In stark contrast, Westpac’s outlook has dimmed, leading to its downgrade to Underweight. Although Westpac had previously benefited from early deposit repricing compared to its peers, analysts foresee this advantage diminishing, compounded by projected below-system mortgage growth and persistent margin pressures. The bank’s new CEO, Anthony Miller, seems poised to accept short-term sacrifices to reclaim market share in proprietary mortgages and SME lending; however, this strategy introduces uncertainty regarding immediate earnings results.

Credit Quality Remains Stable

Impairment charges across the Big Four banks totalled a mere $630 million during the June quarter, representing 7 basis points of loans, which aligns with recent quarterly norms. Non-performing loans rose slightly, with NAB highlighting early signs of business credit stabilisation.

Morgan Stanley anticipates an increase in impairment charges from an average of 20 basis points of non-housing loans in FY25 to 29 basis points in FY26. However, they also note the potential for another year of lower-than-expected losses if credit conditions continue to improve.

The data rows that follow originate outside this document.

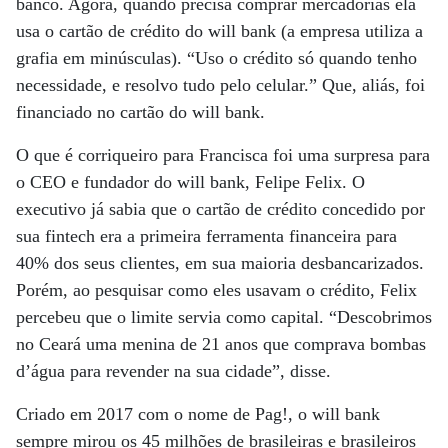
banco. Agora, quando precisa comprar mercadorias ela
usa o cartão de crédito do will bank (a empresa utiliza a
grafia em minúsculas). “Uso o crédito só quando tenho
necessidade, e resolvo tudo pelo celular.” Que, aliás, foi
financiado no cartão do will bank.
O que é corriqueiro para Francisca foi uma surpresa para
o CEO e fundador do will bank, Felipe Felix. O
executivo já sabia que o cartão de crédito concedido por
sua fintech era a primeira ferramenta financeira para
40% dos seus clientes, em sua maioria desbancarizados.
Porém, ao pesquisar como eles usavam o crédito, Felix
percebeu que o limite servia como capital. “Descobrimos
no Ceará uma menina de 21 anos que comprava bombas
d’água para revender na sua cidade”, disse.
Criado em 2017 com o nome de Pag!, o will bank
sempre mirou os 45 milhões de brasileiras e brasileiros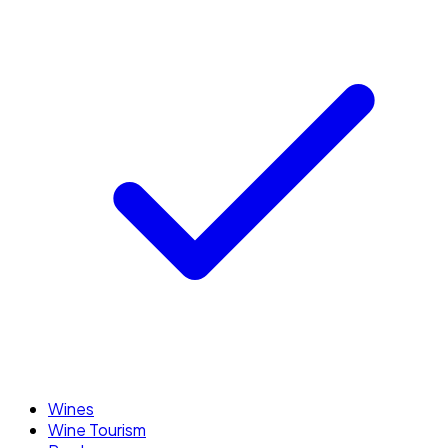
Wines
Wine Tourism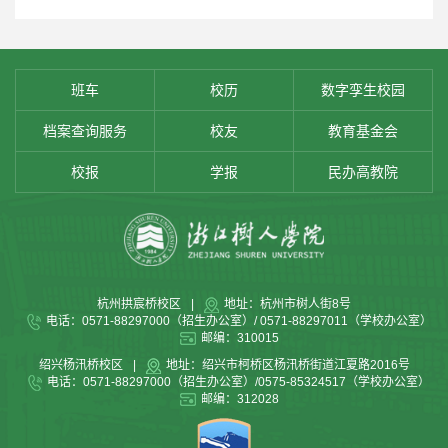
班车
校历
数字孪生校园
档案查询服务
校友
教育基金会
校报
学报
民办高教院
杭州拱宸桥校区
|
地址：杭州市树人街8号
电话：0571-88297000（招生办公室）/ 0571-88297011（学校办公室）
邮编：310015
绍兴杨汛桥校区
|
地址：绍兴市柯桥区杨汛桥街道江夏路2016号
电话：0571-88297000（招生办公室）/0575-85324517（学校办公室）
邮编：312028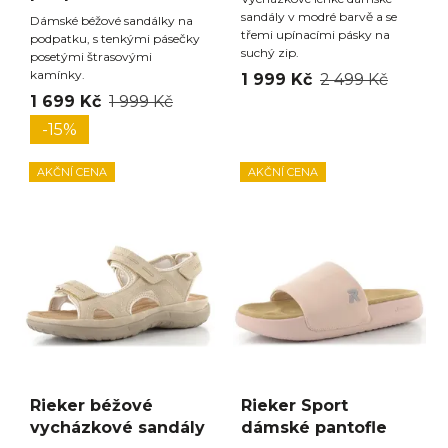
sandály v modré barvě a se
Dámské béžové sandálky na
třemi upínacími pásky na
podpatku, s tenkými pásečky
suchý zip.
posetými štrasovými
kamínky.
1 999 Kč
2 499 Kč
1 699 Kč
1 999 Kč
-15%
AKČNÍ CENA
AKČNÍ CENA
Rieker béžové
Rieker Sport
vycházkové sandály
dámské pantofle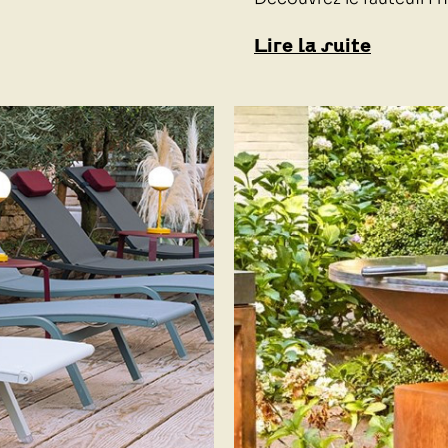
Lire la suite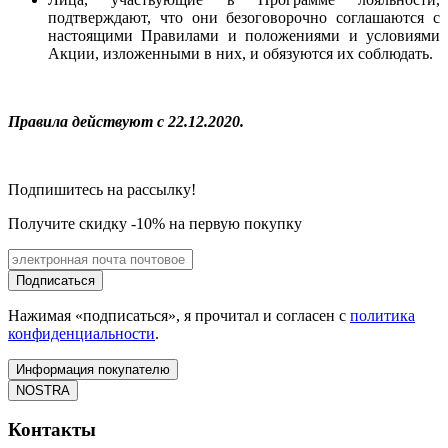
подтверждают, что они безоговорочно соглашаются с
настоящими Правилами и положениями и условиями
Акции, изложенными в них, и обязуются их соблюдать.
Правила действуют с 22.12.2020.
Подпишитесь на рассылку!
Получите скидку -10% на первую покупку
Подписаться
Нажимая «подписаться», я прочитал и согласен с
политика
конфиденциальности
.
Информация покупателю
NOSTRA
Контакты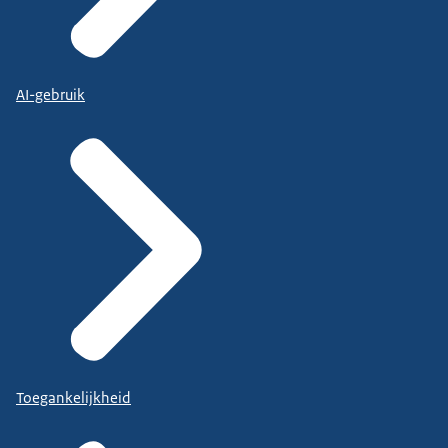
AI-gebruik
Toegankelijkheid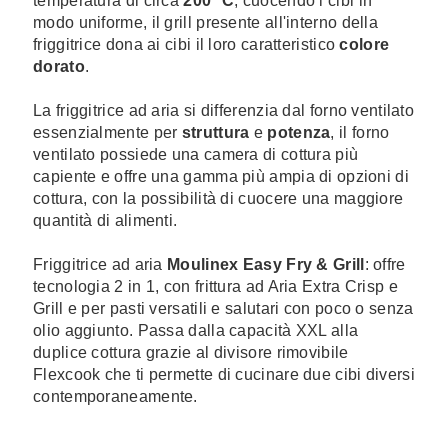
temperatura di circa
200 °C
, cuocendo i cibi in
modo uniforme, il grill presente all'interno della
friggitrice dona ai cibi il loro caratteristico
colore
dorato
.
La friggitrice ad aria si differenzia dal forno ventilato
essenzialmente per
struttura
e
potenza
, il forno
ventilato possiede una camera di cottura più
capiente e offre una gamma più ampia di opzioni di
cottura, con la possibilità di cuocere una maggiore
quantità di alimenti.
Friggitrice ad aria
Moulinex Easy Fry & Grill
: offre
tecnologia 2 in 1, con frittura ad Aria Extra Crisp e
Grill e per pasti versatili e salutari con poco o senza
olio aggiunto. Passa dalla capacità XXL alla
duplice cottura grazie al divisore rimovibile
Flexcook che ti permette di cucinare due cibi diversi
contemporaneamente.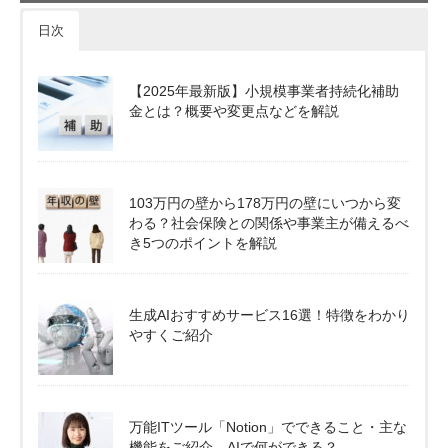
日次
【2025年最新版】小規模事業者持続化補助
金とは？概要や変更点などを解説
103万円の壁から178万円の壁にいつから変
わる？社会保険との関係や事業主が備えるべ
き5つのポイントを解説
生成AIおすすめサービス16選！特徴をわかり
やすくご紹介
万能ITツール「Notion」でできること・主な
機能をご紹介。AIで何ができる？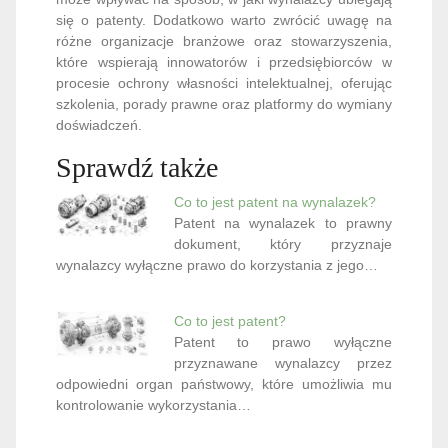
się o patenty. Dodatkowo warto zwrócić uwagę na
różne organizacje branżowe oraz stowarzyszenia,
które wspierają innowatorów i przedsiębiorców w
procesie ochrony własności intelektualnej, oferując
szkolenia, porady prawne oraz platformy do wymiany
doświadczeń.
Sprawdź także
Co to jest patent na wynalazek?
Patent na wynalazek to prawny
dokument, który przyznaje
wynalazcy wyłączne prawo do korzystania z jego…
Co to jest patent?
Patent to prawo wyłączne
przyznawane wynalazcy przez
odpowiedni organ państwowy, które umożliwia mu
kontrolowanie wykorzystania…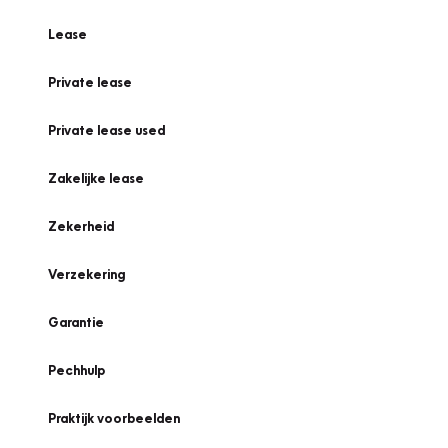
Lease
Private lease
Private lease used
Zakelijke lease
Zekerheid
Verzekering
Garantie
Pechhulp
Praktijk voorbeelden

Improved Dividend Sustainability

Concerns previously surrounding dividend sustainability for several banks have subsided, particularly concerning Westpac and NAB, as stronger earnings and robust capital positions have mitigated the risks of dividend cuts. Westpac is expected to maintain its dividend payout ratios at the upper end of the 65-75% target range due to enhanced capital flexibility. Conversely, ANZ faces a heightened risk regarding dividends due to a smaller capital buffer, an above-target payout ratio, and transitions in leadership.

Market Valuations Signal Caution

Despite the upbeat operational environment, Morgan Stanley advises caution regarding current valuations, suggesting they reflect a high probability of an optimistic outlook, with average FY26 P/E multiples predicting 16.5x alongside a price-to-book ratio of 1.9x—both figures exceeding post-COVID averages of 15.5x and 1.7x, respectively.

For investors, the challenge will lie in whether these banks can consistently meet elevated expectations while adjusting to lower interest rates and intensifying competition within the lending landscape.

In summary, while Australian banks are thriving in a robust environment, navigating the forthcoming challenges will be essential to sustaining their progress and profitability.